Why should we care? Because going forward ALL major issues impacting the world will intersect at the corner of Beijing and Washington, DC.
As with many issues in China, including their leaders, gathering intelligence for a full picture of China’s leaders’ backgrounds is difficult.
So exactly who is Xi?
We do know him as a ‘Chinese princeling’, the son of Revolutionary hero and former Mao Zedong comrade, Xi Zhongxun. He will be the first ‘princeling’ to lead the country.
Xi Zhongxun, like Deng Xiaoping, China’s former leader who opened China to the world, was purged three times by Mao. He served as deputy prime minister from 1959 until 1962 and his falling out with Mao for the first time.

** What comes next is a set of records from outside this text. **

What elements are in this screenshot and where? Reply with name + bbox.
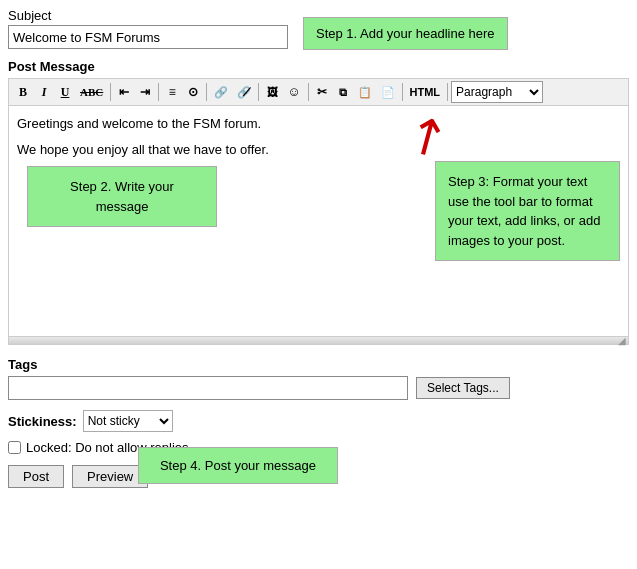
toolbar-image-btn[interactable]: 🖼	[262, 81, 282, 103]
toolbar-outdent-btn[interactable]: ⇤	[114, 81, 134, 103]
toolbar-sep1	[110, 83, 111, 101]
tags-section: Tags Select Tags...	[8, 357, 629, 400]
toolbar-strike-btn[interactable]: ABC	[76, 81, 107, 103]
step4-tooltip: Step 4. Post your message	[138, 447, 338, 484]
toolbar-italic-btn[interactable]: I	[34, 81, 54, 103]
toolbar-cut-btn[interactable]: ✂	[312, 81, 332, 103]
toolbar-sep6	[402, 83, 403, 101]
toolbar-paragraph-select[interactable]: Paragraph Heading 1 Heading 2 Heading 3 …	[451, 81, 543, 103]
step3-tooltip: Step 3: Format your text use the tool ba…	[435, 161, 620, 261]
stickiness-row: Stickiness: Not sticky Sticky Super Stic…	[8, 410, 629, 432]
toolbar-sep4	[258, 83, 259, 101]
toolbar-sep3	[206, 83, 207, 101]
toolbar-html-btn[interactable]: HTML	[406, 81, 445, 103]
locked-checkbox[interactable]	[8, 441, 21, 454]
toolbar-smiley-btn[interactable]: ☺	[283, 81, 304, 103]
tags-label: Tags	[8, 357, 629, 372]
toolbar-underline-btn[interactable]: U	[55, 81, 75, 103]
toolbar-sep7	[447, 83, 448, 101]
post-button[interactable]: Post	[8, 465, 64, 488]
tags-row: Select Tags...	[8, 376, 629, 400]
post-message-label: Post Message	[8, 59, 629, 74]
tags-input[interactable]	[8, 376, 408, 400]
editor-container: Greetings and welcome to the FSM forum. …	[8, 105, 629, 337]
toolbar-ol-btn[interactable]: ⊙	[183, 81, 203, 103]
editor-toolbar: B I U ABC ⇤ ⇥ ≡ ⊙ 🔗 🔗̸ 🖼 ☺ ✂ ⧉ 📋 📄 HTML …	[8, 78, 629, 105]
toolbar-unlink-btn[interactable]: 🔗̸	[233, 81, 255, 103]
toolbar-bold-btn[interactable]: B	[13, 81, 33, 103]
toolbar-copy-btn[interactable]: ⧉	[333, 81, 353, 103]
toolbar-sep5	[308, 83, 309, 101]
preview-button[interactable]: Preview	[72, 465, 148, 488]
step2-tooltip: Step 2. Write your message	[27, 166, 217, 227]
editor-text: Greetings and welcome to the FSM forum. …	[17, 114, 620, 159]
toolbar-paste-text-btn[interactable]: 📄	[377, 81, 399, 103]
toolbar-indent-btn[interactable]: ⇥	[135, 81, 155, 103]
editor-resize-handle[interactable]: ◢	[8, 337, 629, 345]
step1-tooltip: Step 1. Add your headline here	[303, 17, 508, 50]
toolbar-link-btn[interactable]: 🔗	[210, 81, 232, 103]
bottom-row: Post Preview Step 4. Post your message	[8, 465, 629, 488]
editor-content[interactable]: Greetings and welcome to the FSM forum. …	[9, 106, 628, 336]
toolbar-ul-btn[interactable]: ≡	[162, 81, 182, 103]
toolbar-sep2	[158, 83, 159, 101]
subject-input[interactable]	[8, 25, 288, 49]
select-tags-button[interactable]: Select Tags...	[416, 377, 510, 399]
stickiness-select[interactable]: Not sticky Sticky Super Sticky	[83, 410, 173, 432]
toolbar-paste-btn[interactable]: 📋	[354, 81, 376, 103]
stickiness-label: Stickiness:	[8, 414, 77, 429]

As a teenager, Xi Jinping suffered like many youth in the 60’s during the Cultural Revolution, having his education interrupted seven years when he was sent to the countryside to learn from the masses. And, Xi, like most of China’s leaders, is an engineer. He also has a law degree. His wife, Peng Liyuan, is one of China’s most famous and celebrated folk singers and an army major general.
Part of the new fifth generation of Chinese leaders, Xi was born June 1953, in Shaanxi province, a poor region of northwestern China. His rise to the top was apparent when a Communist Party Central Committee plenum appointed him vice-chair of the military affairs committee which oversees China’s armed forces.

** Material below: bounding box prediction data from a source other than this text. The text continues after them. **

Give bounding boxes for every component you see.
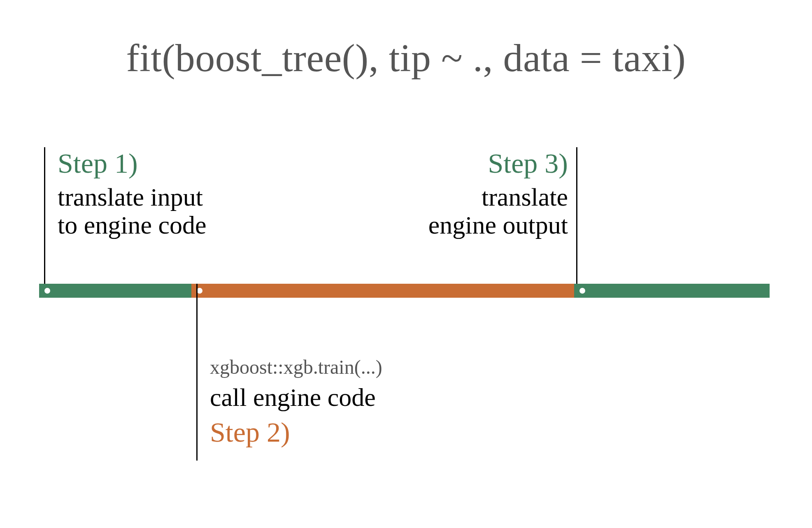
step1-desc-line1: translate input (58, 183, 203, 211)
step1-block: Step 1) translate input to engine code (58, 147, 207, 239)
timeline-segment-step2 (191, 284, 574, 298)
timeline-segment-step1 (39, 284, 191, 298)
step1-label: Step 1) (58, 147, 207, 180)
step2-code: xgboost::xgb.train(...) (210, 356, 382, 378)
step2-block: xgboost::xgb.train(...) call engine code… (210, 356, 382, 449)
timeline-segment-step3 (574, 284, 770, 298)
step2-description: call engine code (210, 383, 382, 411)
step2-label: Step 2) (210, 416, 382, 449)
step1-description: translate input to engine code (58, 183, 207, 239)
step3-desc-line1: translate (482, 183, 568, 211)
diagram-title: fit(boost_tree(), tip ~ ., data = taxi) (0, 35, 812, 81)
timeline-marker-2 (197, 288, 202, 294)
step3-desc-line2: engine output (428, 211, 568, 239)
step3-label: Step 3) (428, 147, 568, 180)
step3-block: Step 3) translate engine output (428, 147, 568, 239)
step3-description: translate engine output (428, 183, 568, 239)
connector-step1 (44, 147, 45, 284)
timeline-marker-3 (579, 288, 585, 294)
diagram-canvas: fit(boost_tree(), tip ~ ., data = taxi) … (0, 0, 812, 528)
step1-desc-line2: to engine code (58, 211, 207, 239)
connector-step3 (576, 147, 577, 284)
connector-step2 (196, 284, 198, 461)
timeline-marker-1 (44, 288, 50, 294)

The appointment means that Xi is on target for the top three jobs in China: Secretary of the Communist Party, State president and civilian head of the military.
The Communist Party rules over all in China. He will be known outside China as “President Xi”. However, the Communist Party post is where the true power lies.
Past As Prologue?
Deng Xiaoping, rehabilitated the senior Xi when Deng returned to power after Mao’s death in 1976. His “Ba Ba”, father, Xi Zhongxun, was an economic reformer and appointed governor of Guangdong province by Deng Xiaoping in southern China, leading the liberal economic policies launched by Deng at the end of 1978.
The elder Xi is credited with the creation of the first Special Economic Zone (SEZ) in Shenzhen, which grew from a small fishing village near Hong Kong to a bustling super modern city and manufacturing center.
Today, Shenzhen’s population exceeds 10 million as migrants pour in from rural villages across China to help make Shenzhen ground zero in China’s rush to become the factory to the world.
Xi Zhongxun reportedly said to Deng Xiaoping in the early days of market reform “We need to reform China and implement this economic zone even if it means that we have to pave a bloody road ahead and I am to be responsible for it.”
The incoming president’s father, ever a reformer, sided with former Community Party General Secretary Hu Yaobang, who had been purged for his support of political liberalization and whose death triggered the Tiananmen Square incident in 1989.
Xi Zhongxun, later condemned the military crackdown on the Tiananmen Square protesters on June 4th, 1989. Xi Zhongxun’s support for Hu Yaobang was courageous but expected as Hu’s family had helped shelter the Xi family during the Cultural Revolution turmoil.
Incoming president Xi was described in a 2011 Washington Post column as “pragmatic, serious, cautious, hard-working, down to earth and low-key”… and “a problem-solver and a leader.”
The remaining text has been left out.